Trees has also been working with Institute for Sustainable Forestry (ISF), the Southern Humboldt Community Park (SoHumPark), Native Health in Native Hands (NHNH), Symbiotic Restoration, and others to develop a cultural land management plan for SoHumPark. This plan will focus on cultural burning, native plant nurseries and seed gardens, and gulley restoration in the park. The project team aims to see SoHumPark adopt the collaborative plan, and leverage it to pursue grant funding for future implementation. Funding for this planning project comes from the North Coast Resource Partnership’s Technical Assistance Program.

Tenaa Events at SoHumPark

Trees has assisted with two special events put on by NHNH at the SoHumPark that both celebrated the remarkable plant, tenaa, or dogbane (Apocynum cannabinum). This purple-hued annual grows 2-4 feet tall in select damp areas and is a fantastic source of fibers that can be used to make string. On January 17th, Tamara Wilder of Paleotechnics led a Primitive Fiber Arts Fair that showcased the plant and taught participants how to make their own string from the fibrous cambium layer of the tenaa stalks. On February 12, as part of research for the development of a cultural burn plan, Trees Foundation and Wailaki Cultural Fire assisted NHNH in burning a small patch of dogbane at the SoHumPark. Burning tenaa when it is dormant helps clean up decaying stalks, adds nutrients to the soil, and can help reduce competing grasses. The area will be monitored to see the effect over the coming year. Funding to assist with these projects is provided by State Coastal Conservancy.

If you would like to get in touch with Native Health in Native Hands, go to

Chipper Days & Defensible Space Project

The remaining Chipper Days are being scheduled for March and April 2024. Residents in the greater Southern Humboldt and Shelter Cove areas who want to learn more about this free chipping service can visit Last year, this grant-funded project succeeded in chipping 900 piles, equivalent to 5,700 cubic yards of woody debris, reaching project objectives and making the region better prepared for wildfire. Trees Foundation staff played a part by doing public outreach and coordinating chipping services for 63 landowners in 2023.

As of spring 2024, defensible space work utilizing this same grant funding is well underway.

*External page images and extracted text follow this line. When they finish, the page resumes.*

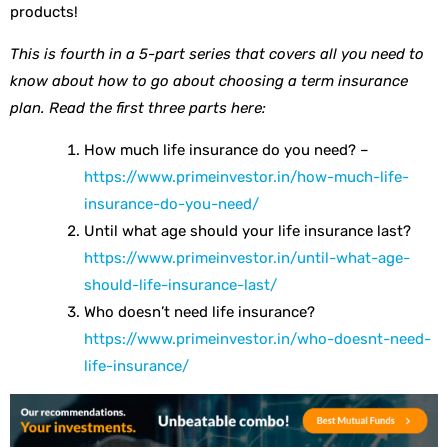
products!
This is fourth in a 5-part series that covers all you need to
know about how to go about choosing a term insurance
plan. Read the first three parts here:
How much life insurance do you need? –
https://www.primeinvestor.in/how-much-life-
insurance-do-you-need/
Until what age should your life insurance last?
https://www.primeinvestor.in/until-what-age-
should-life-insurance-last/
Who doesn’t need life insurance?
https://www.primeinvestor.in/who-doesnt-need-
life-insurance/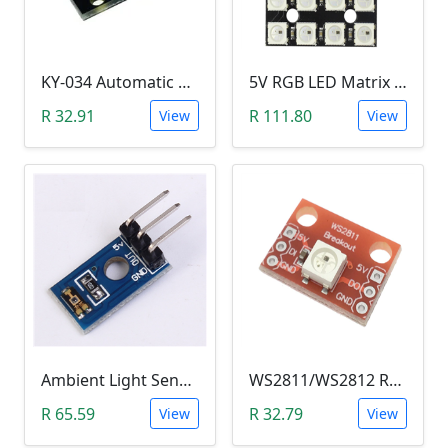
KY-034 Automatic 7 Color Colour Flashing LED Module (Arduino)
5V RGB LED Matrix (WS2812B 4x4 16-Bit)
R 32.91
R 111.80
View
View
Ambient Light Sensitivity Sensor Module (Temt6000)
WS2811/WS2812 RGB LED Module
R 65.59
R 32.79
View
View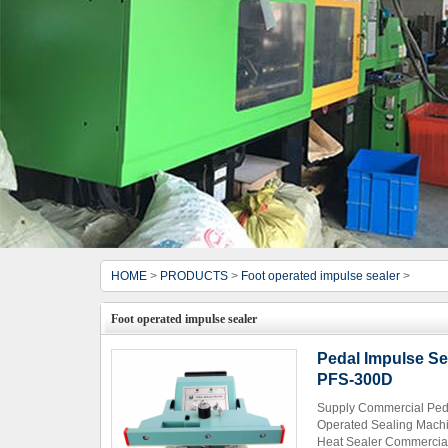
HOME
>
PRODUCTS
>
Foot operated impulse sealer
>
Foot operated impulse sealer
Pedal Impulse Se
PFS-300D
Supply Commercial Peda
Operated Sealing Machi
Heat Sealer Commercial 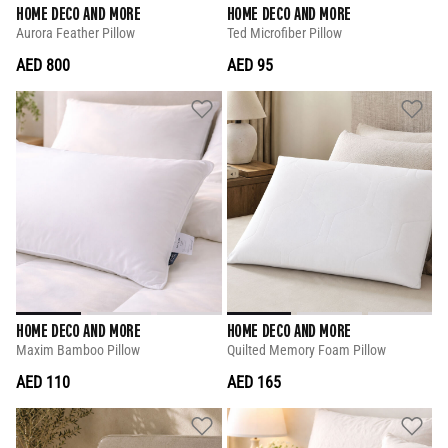
HOME DECO AND MORE
HOME DECO AND MORE
Aurora Feather Pillow
Ted Microfiber Pillow
AED 800
AED 95
HOME DECO AND MORE
HOME DECO AND MORE
Maxim Bamboo Pillow
Quilted Memory Foam Pillow
AED 110
AED 165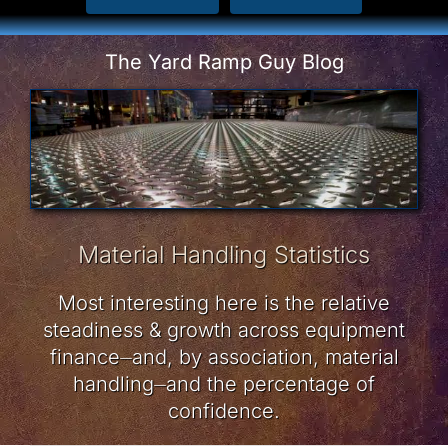
The Yard Ramp Guy Blog
Material Handling Statistics
Most interesting here is the relative
steadiness & growth across equipment
finance⏤and, by association, material
handling⏤and the percentage of
confidence.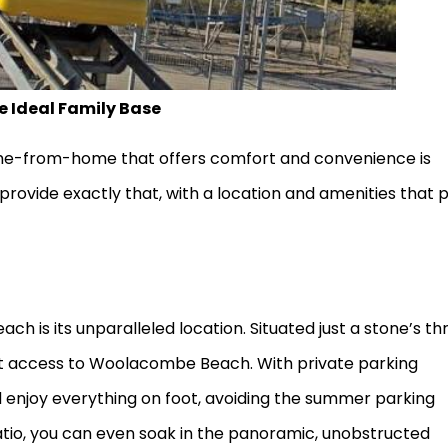
 Ideal Family Base
home-from-home that offers comfort and convenience is
provide exactly that, with a location and amenities that 
ch is its unparalleled location. Situated just a stone’s t
ct access to Woolacombe Beach. With private parking
d enjoy everything on foot, avoiding the summer parking
tio, you can even soak in the panoramic, unobstructed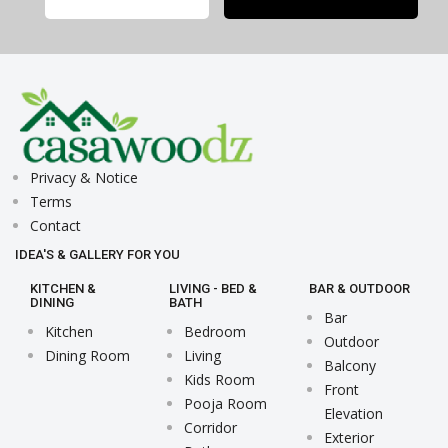
Privacy & Notice
Terms
Contact
IDEA'S & GALLERY FOR YOU
KITCHEN &
LIVING - BED &
BAR & OUTDOOR
DINING
BATH
Bar
Kitchen
Bedroom
Outdoor
Dining Room
Living
Balcony
Kids Room
Front
Pooja Room
Elevation
Corridor
Exterior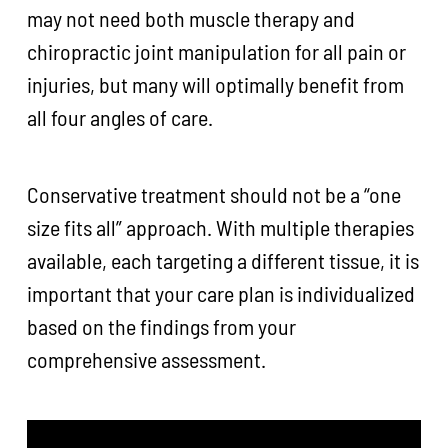
may not need both muscle therapy and
chiropractic joint manipulation for all pain or
injuries, but many will optimally benefit from
all four angles of care.
Conservative treatment should not be a “one
size fits all” approach. With multiple therapies
available, each targeting a different tissue, it is
important that your care plan is individualized
based on the findings from your
comprehensive assessment.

Trees Foundation staff have identified landowners for inclusion in the project and completed Home Risk Assessments in Benbow and Salmon Creek, with fuels reduction work scheduled to commence in April. This service is provided free of charge to selected landowners who would otherwise not be able to do the work themselves.

Support for these programs comes from the Humboldt County Department of Public Works on behalf of the Humboldt County Fire Safe Council and in partnership with the Shelter Cove Resort Improvement District, Trees Foundation, and Southern Humboldt Fire Safe Council. Funding for this program is provided by CAL FIRE’s Fire Prevention Program through the California Climate Investments Program.

Shelter Cove Wildfire Resiliency and Community Defense Project

In February, Trees’ Forest Health and Fire Resources Program submitted a proposal to provide Project Coordination services to the Shelter Cove RID #1 for their Shelter Cove Wildfire Resiliency and Community Defense Project (SCWRCDP). This multi-year, $6 million grant project will provide defensible space assistance to all homes in the Cove, including adjacent lots and additional greenbelt, increasing wildfire resilience for the Shelter Cove Community, and also providing employment opportunities to the greater area. Funding for this project is provided by the USDA with support from the U.S. Forest Service.

For more information on any of these programs, email [email protected]

Wailaki Fire Crew Update 

By Natasha Carrico

We are a crew of Wailaki natives that have come together with other local agencies to offer safe, effective support for cultural fire and prescribed fire. Our goal is to provide our community access to traditional fire practices for land management by using fire to restore resources and habitats within our native homeland. We have several projects planned for this year.